Desde
que nos conocimos, Diana y yo soñábamos con tener un pedacito de tierra en una
montaña. Apenas un mes después de habernos encontrado, recorrimos los territorios
de Cuba que significaban algo para nosotros. Tanto en el Escambray como en la
Sierra Maestra, nos prometimos hacer realidad ese sueño.
Primero
adquirimos un terreno junto a una cañada, en Buenavista, a 550 metros sobre el
nivel del mar. Lo reforestamos, encargamos el diseño de una cabaña y, justo la
semana en que íbamos a empezar a construir, Diana me llamó con el tono de voz
que ella pone cuando está llena de dudas.
—Quiero
que veas una cabaña que están vendiendo —me dijo.
José
Roberto Hernández, el artífice de Quintas del Bosque, nos esperó con jazz y la
chimenea encendida. El solar también estaba junto a una cañada, pero dentro de
una tupida vegetación. Aunque la casa no nos gustó tanto, el lugar sí. La
decisión parecía tomada.
El
siguiente fin de semana subimos junto a Marianela Boán y Alejandro Aguilar.
Queríamos experimentar con ellos cómo sería la vida cotidiana en aquel espacio.

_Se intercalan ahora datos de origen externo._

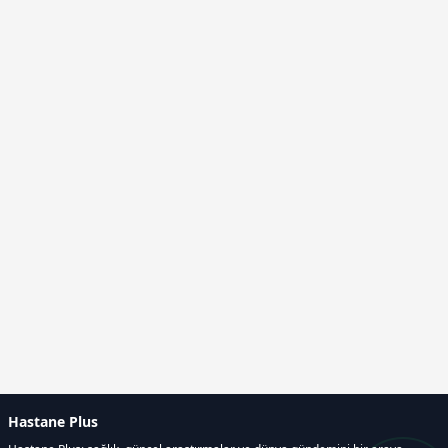
Hastane Plus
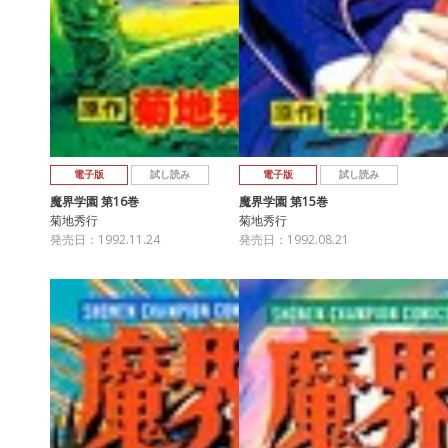
電子版
試し読み
電子版
試し読み
魔界学園 第16巻
魔界学園 第15巻
菊地秀行
菊地秀行
発売日：1992.11.24
発売日：1992.08.21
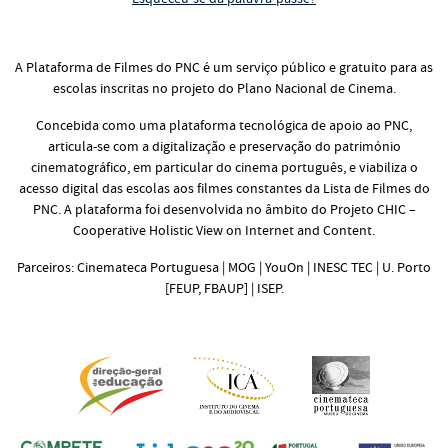
A Plataforma de Filmes do PNC é um serviço público e gratuito para as
escolas inscritas no projeto do Plano Nacional de Cinema.
Concebida como uma plataforma tecnológica de apoio ao PNC,
articula-se com a digitalização e preservação do património
cinematográfico, em particular do cinema português, e viabiliza o
acesso digital das escolas aos filmes constantes da Lista de Filmes do
PNC. A plataforma foi desenvolvida no âmbito do Projeto CHIC –
Cooperative Holistic View on Internet and Content.
Parceiros: Cinemateca Portuguesa | MOG | YouOn | INESC TEC | U. Porto
[FEUP, FBAUP] | ISEP.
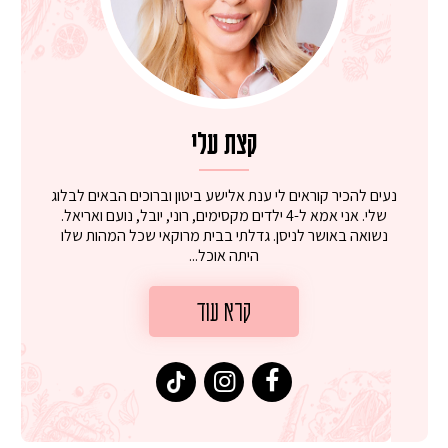
קצת עלי
נעים להכיר קוראים לי ענת אלישע ביטון וברוכים הבאים לבלוג
שלי. אני אמא ל-4 ילדים מקסימים, רוני, יובל, נועם ואריאל.
נשואה באושר לניסן. גדלתי בבית מרוקאי שכל המהות שלו
היתה אוכל...
קרא עוד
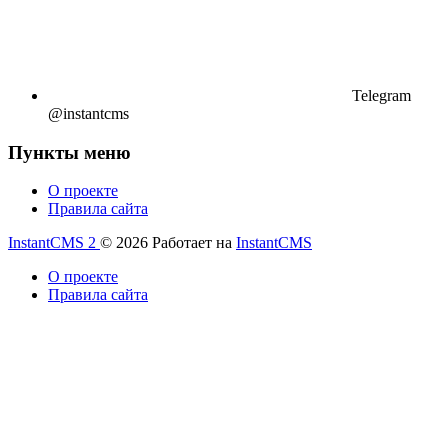
Telegram
@instantcms
Пункты меню
О проекте
Правила сайта
InstantCMS 2
© 2026
Работает на
InstantCMS
О проекте
Правила сайта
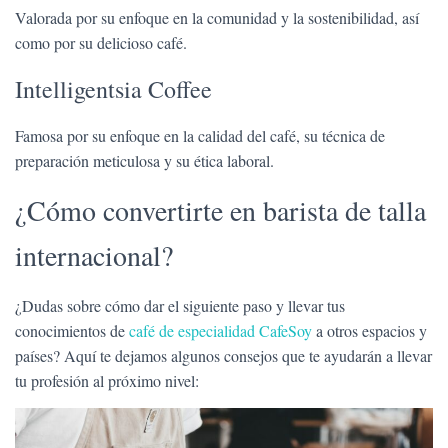
Valorada por su enfoque en la comunidad y la sostenibilidad, así
como por su delicioso café.
Intelligentsia Coffee
Famosa por su enfoque en la calidad del café, su técnica de
preparación meticulosa y su ética laboral.
¿Cómo convertirte en barista de talla
internacional?
¿Dudas sobre cómo dar el siguiente paso y llevar tus
conocimientos de
café de especialidad CafeSoy
a otros espacios y
países? Aquí te dejamos algunos consejos que te ayudarán a llevar
tu profesión al próximo nivel:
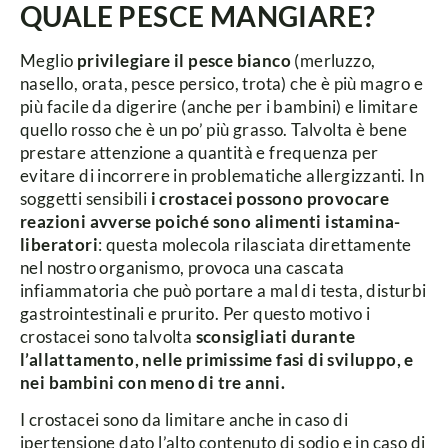
QUALE PESCE MANGIARE?
Meglio
privilegiare il pesce bianco
(merluzzo,
nasello, orata, pesce persico, trota) che è più magro e
più facile da digerire (anche per i bambini) e limitare
quello rosso che è un po’ più grasso. Talvolta è bene
prestare attenzione a quantità e frequenza per
evitare di incorrere in problematiche allergizzanti. In
soggetti sensibili
i crostacei possono provocare
reazioni avverse poiché sono alimenti istamina-
liberatori
: questa molecola rilasciata direttamente
nel nostro organismo, provoca una cascata
infiammatoria che può portare a mal di testa, disturbi
gastrointestinali e prurito. Per questo motivo i
crostacei sono talvolta
sconsigliati durante
l’allattamento, nelle primissime fasi di sviluppo, e
nei bambini con meno di tre anni.
I crostacei sono da limitare anche in caso di
ipertensione dato l’alto contenuto di sodio e in caso di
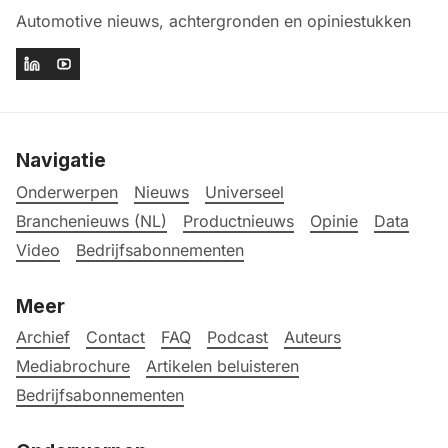
Automotive nieuws, achtergronden en opiniestukken
Navigatie
Onderwerpen
Nieuws
Universeel
Branchenieuws (NL)
Productnieuws
Opinie
Data
Video
Bedrijfsabonnementen
Meer
Archief
Contact
FAQ
Podcast
Auteurs
Mediabrochure
Artikelen beluisteren
Bedrijfsabonnementen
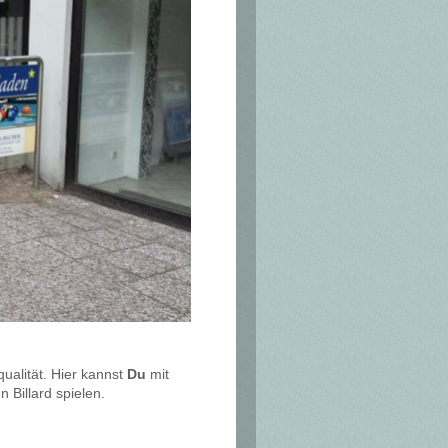
qualität. Hier kannst
Du
mit
Billard spielen.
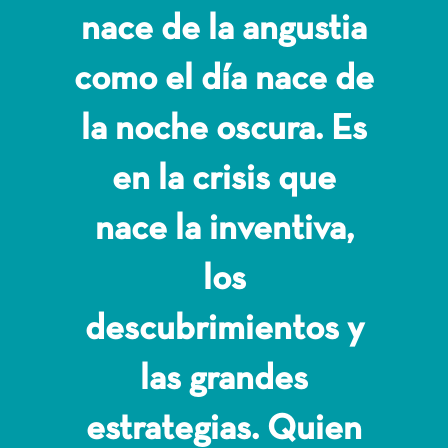
nace de la angustia
como el día nace de
la noche oscura. Es
en la crisis que
nace la inventiva,
los
descubrimientos y
las grandes
estrategias. Quien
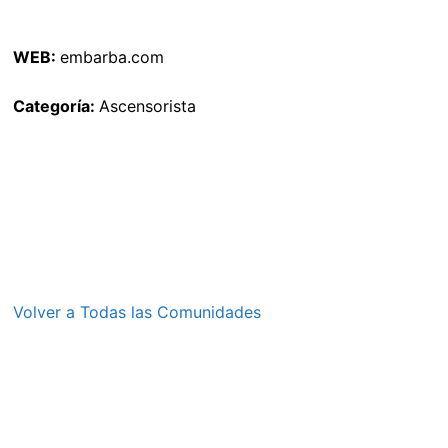
WEB:
embarba.com
Categoría:
Ascensorista
Volver a Todas las Comunidades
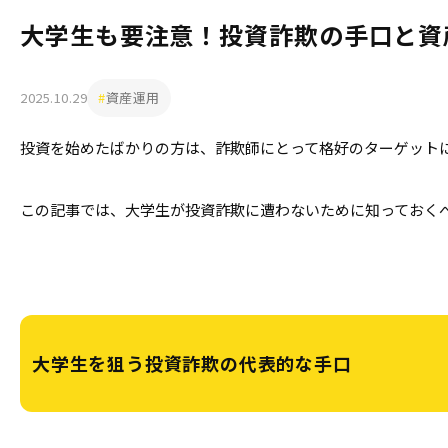
大学生も要注意！投資詐欺の手口と資
2025.10.29
資産運用
投資を始めたばかりの方は、詐欺師にとって格好のターゲット
この記事では、大学生が投資詐欺に遭わないために知っておく
大学生を狙う投資詐欺の代表的な手口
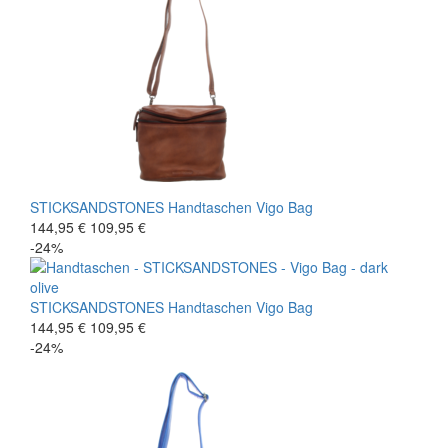
STICKSANDSTONES
Handtaschen
Vigo Bag
144,95 €
109,95 €
-24%
STICKSANDSTONES
Handtaschen
Vigo Bag
144,95 €
109,95 €
-24%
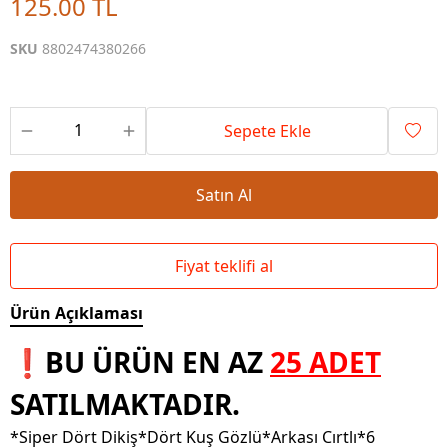
125.00 TL
SKU
8802474380266
Sepete Ekle
Satın Al
Fiyat teklifi al
Ürün Açıklaması
❗BU ÜRÜN EN AZ
25 ADET
SATILMAKTADIR.
*Siper Dört Dikiş*Dört Kuş Gözlü*Arkası Cırtlı*6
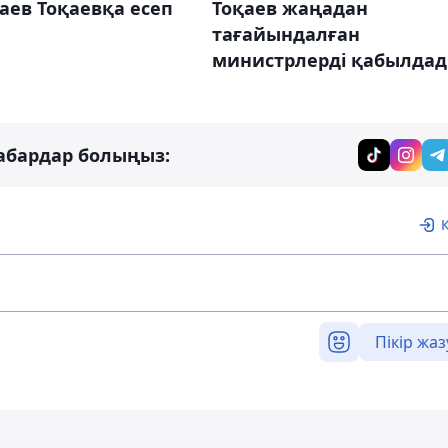
аев Тоқаевқа есеп
Тоқаев жаңадан
тағайындалған
министрлерді қабылда
абардар болыңыз:
Пікір жаз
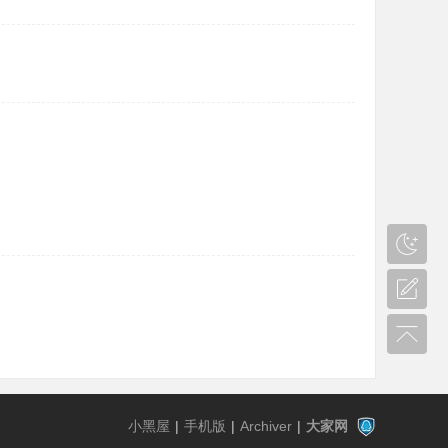
小黑屋
|
手机版
|
Archiver
|
大家网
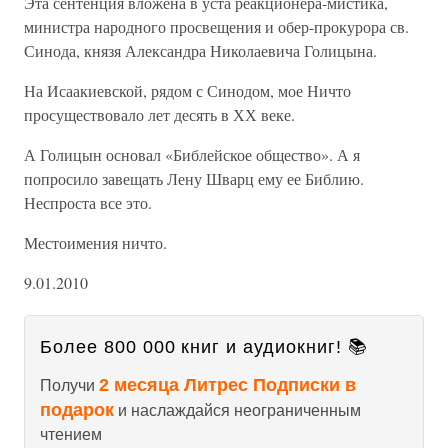
Эта сентенция вложена в уста реакционера-мистика,
министра народного просвещения и обер-прокурора св.
Синода, князя Александра Николаевича Голицына.
На Исаакиевской, рядом с Синодом, мое Ничто
просуществовало лет десять в ХХ веке.
А Голицын основал «Библейское общество». А я
попросило завещать Лену Шварц ему ее Библию.
Неспроста все это.
Местоимения ничто.
9.01.2010
Более 800 000 книг и аудиокниг! 📚
2 месяца Литрес Подписки в
Получи
подарок
и наслаждайся неограниченным
чтением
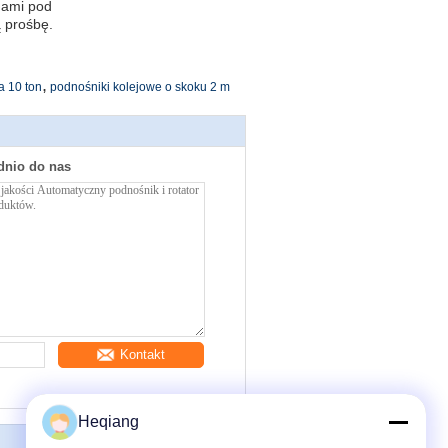
nami pod
 prośbę.
,
a 10 ton
podnośniki kolejowe o skoku 2 m
dnio do nas
Kontakt
Heqiang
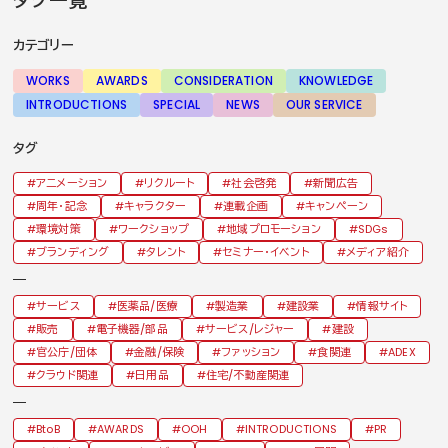
タグ一覧
カテゴリー
WORKS
AWARDS
CONSIDERATION
KNOWLEDGE
INTRODUCTIONS
SPECIAL
NEWS
OUR SERVICE
タグ
アニメーション
リクルート
社会啓発
新聞広告
周年・記念
キャラクター
連載企画
キャンペーン
環境対策
ワークショップ
地域プロモーション
SDGs
ブランディング
タレント
セミナー・イベント
メディア紹介
サービス
医薬品/医療
製造業
建設業
情報サイト
販売
電子機器/部品
サービス/レジャー
建設
官公庁/団体
金融/保険
ファッション
食関連
ADEX
クラウド関連
日用品
住宅/不動産関連
BtoB
AWARDS
OOH
INTRODUCTIONS
PR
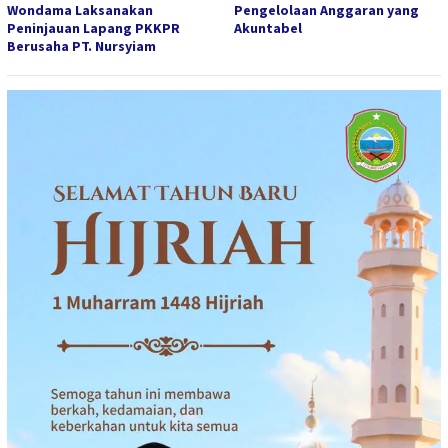
Wondama Laksanakan
Pengelolaan Anggaran yang
Peninjauan Lapang PKKPR
Akuntabel
Berusaha PT. Nursyiam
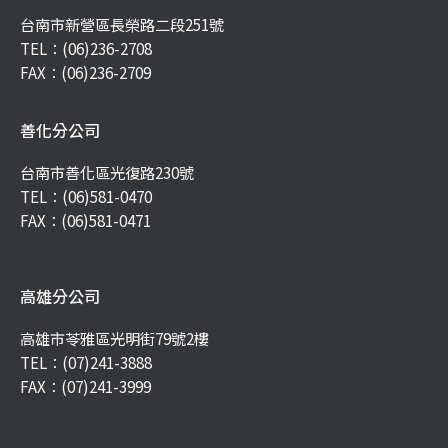
台南市新營區長榮路二段251號
TEL：
(06)236-2708
FAX：(06)236-2709
善化分公司
台南市善化區光復路230號
TEL：
(06)581-0470
FAX：(06)581-0471
高雄分公司
高雄市苓雅區光明街79號2樓
TEL：
(07)241-3888
FAX：(07)241-3999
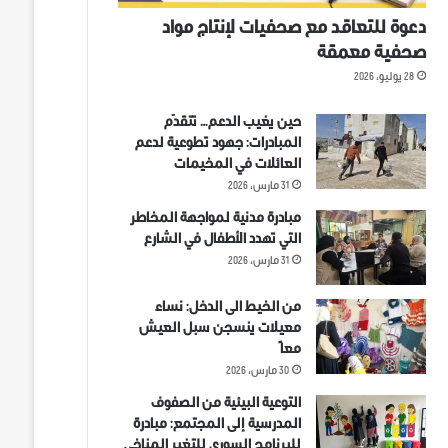
دعوة للتعاقد مع صحفيات لإنتاج مواد
صحفية معمقة
28 يوليو، 2026
حين يغيب الدعم… تتقدّم
المبادرات: جهود تطوعية لدعم
العائلات في المخيمات
31 مارس، 2026
مبادرة مدنية لمواجهة المخاطر
التي تهدد الأطفال في الشارع
31 مارس، 2026
من الخيط الى الدخل: نساء
معيلات ينسجن سبل العيش
معاً
30 مارس، 2026
التوعية البيئية من الصفوف
المدرسية إلى المجتمع: مبادرة
للبرنامج السوري للتغير المناخي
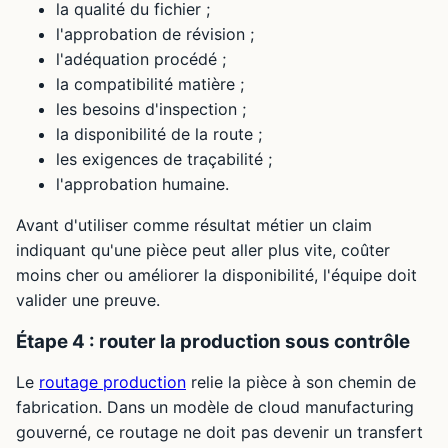
la qualité du fichier ;
l'approbation de révision ;
l'adéquation procédé ;
la compatibilité matière ;
les besoins d'inspection ;
la disponibilité de la route ;
les exigences de traçabilité ;
l'approbation humaine.
Avant d'utiliser comme résultat métier un claim
indiquant qu'une pièce peut aller plus vite, coûter
moins cher ou améliorer la disponibilité, l'équipe doit
valider une preuve.
Étape 4 : router la production sous contrôle
Le
routage production
relie la pièce à son chemin de
fabrication. Dans un modèle de cloud manufacturing
gouverné, ce routage ne doit pas devenir un transfert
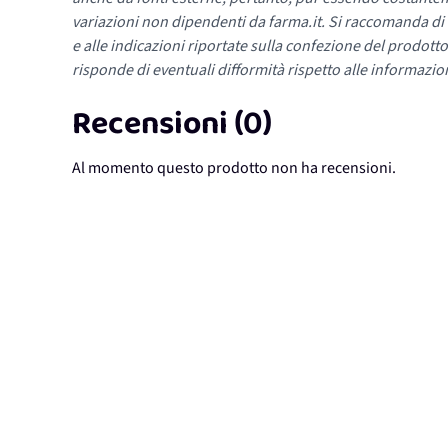
variazioni non dipendenti da farma.it. Si raccomanda di fa
e alle indicazioni riportate sulla confezione del prodotto
risponde di eventuali difformità rispetto alle informazion
Recensioni (0)
Al momento questo prodotto non ha recensioni.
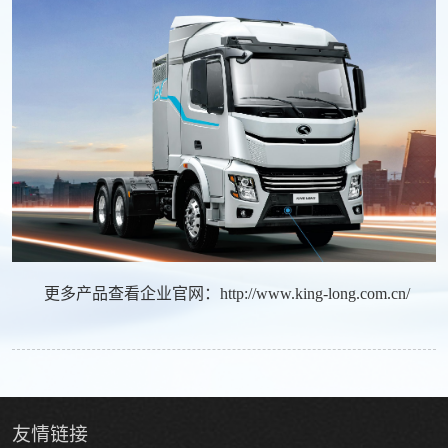
更多产品查看企业官网：
http://www.king-long.com.cn/
友情
链接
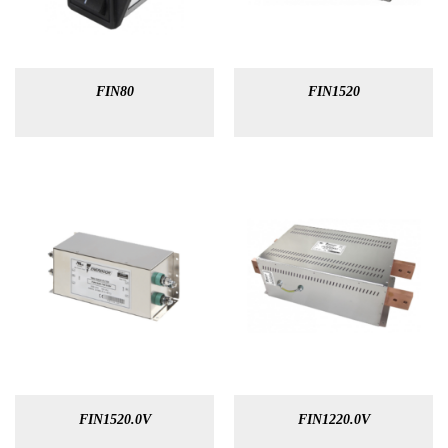
FIN80
FIN1520
FIN1520.0V
FIN1220.0V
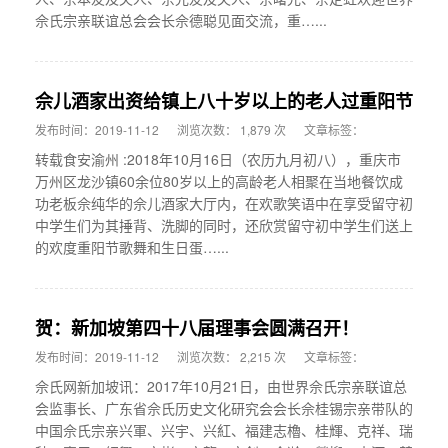
佘氏宗亲联谊总会会长佘德聪见面交流，重…...
佘儿酒家出资给镇上八十岁以上的老人过重阳节
发布时间：2019-11-12
浏览次数： 1,879 次
文章标签：
转载食安渝州 :2018年10月16日（农历九月初八），重庆市
万州区龙沙镇60余位80岁以上的高龄老人相聚在当地餐饮成
功老板佘纯华的佘儿酒家大厅内，在欢歌笑语中在享受留守初
中学生们为其捶背、洗脚的同时，还欣赏留守初中学生们送上
的欢度重阳节歌舞和生日蛋…...
贺：新加坡第四十八届理事会圆满召开！
发布时间：2019-11-12
浏览次数： 2,215 次
文章标签：
佘氏网新加坡讯：2017年10月21日，由世界佘氏宗亲联谊总
会监事长、广东省佘氏历史文化研究会会长佘桂锡宗亲带队的
中国佘氏宗亲兴軍、兴宇、兴紅、福建志櫓、桂輝、克祥、瑞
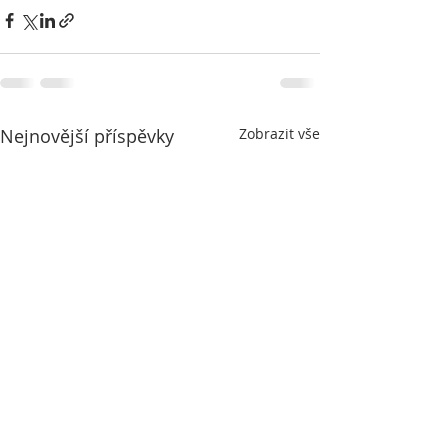
Nejnovější příspěvky
Zobrazit vše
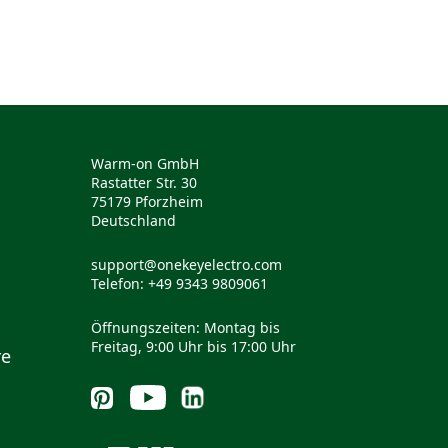
Warm-on GmbH
Rastatter Str. 30
75179 Pforzheim
Deutschland
support@onekeyelectro.com
Telefon: +49 9343 9809061
Öffnungszeiten: Montag bis
Freitag, 9:00 Uhr bis 17:00 Uhr
re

La primera noche, José Roberto fue a saludarnos y brindamos con Brugal. Entonces,
de una manera inexplicable, el vendedor le puso objeciones a su venta.
—Aunque
ya parecen haber tomado la decisión —nos dijo—, quisiera enseñarles otros
solares que se parecen más a lo que ustedes quieren.
Recorrimos
varios lotes a la luz del Jeep. Hubo uno que me gustó mucho, pero Diana le encontró
inconvenientes a todos. Al final del recorrido, llegamos a un punto donde la
noche parecía aún más oscura que en el resto de la montaña. Estábamos ya a 940
metros sobre el nivel del mar.
Allá
abajo, vistas a través de la neblina, las luces de Jarabacoa parecían una
galaxia. Cuando nos bajamos del vehículo, una nube de luciérnagas se levantó
justo delante de nosotros. Una semana después estábamos en la oficina del
arquitecto Carlos Borrell y el ingeniero Carlos Franco con las curvas de nivel.
Por
esos días me estaba releyendo Cartas a un
buscador de sí mismo y le propuse a Diana el nombre de la Loma de Thoreau. Esta
vez no lo dudamos ni por un segundo. Nos convencieron las luciérnagas.